We will continue to improve our information sharing during cyber incidents by developing policies for how to conduct the human speed information sharing alongside the machine speed sharing enabled by our Platform, creating best practices for common assessments of incident severity, and establishing the capability to connect to any relevant entity during an incident. In turn, this incident information sharing will inform our members’ independent response actions, thereby making them more effective. CTA is also committed to developing Incident Reviews of important cyber incidents to ensure that the cybersecurity industry is learning the correct lessons. Incident Reviews will describe what was known about a particular cybersecurity incident at the time and compare that to what we know today. CTA is uniquely positioned to review notable incidents, provide insights to the broader community, and drive progress.

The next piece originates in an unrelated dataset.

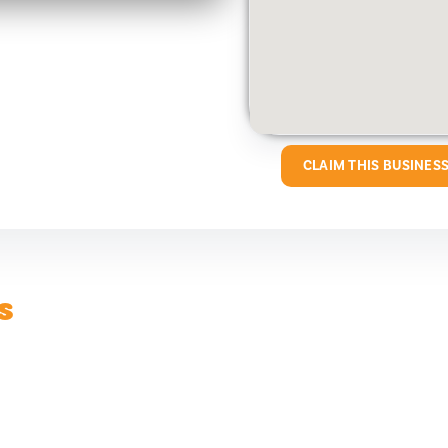
CLAIM THIS BUSINES
s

Do Your Part in Making Disruption Effective
CTA strives to develop new ways to identify and disrupt adversary activity through facilitating better information sharing among our members. We are not afraid to experiment. We routinely seek input from members and non-members alike to understand whether our information sharing is working, what outputs would be most valuable to network defenders, and how to make our activities as effective as possible. CTA welcomes the feedback of the community, and it can always be provided to us at feedback@cyberthreatalliance.org.
Each of our members finds different value in our disruption efforts and participates in different ways, depending on their business model and competitive advantage. CTA creates an environment that enables our members to be “laboratories of disruption” and to share their insights and lessons with one another. We also invite any cybersecurity provider who meets our membership criteria to join us in these activities through membership in the CTA. We are ready to work together on a smarter approach to cybersecurity, one that disrupts malicious cyber actors and keeps them from succeeding in their goals.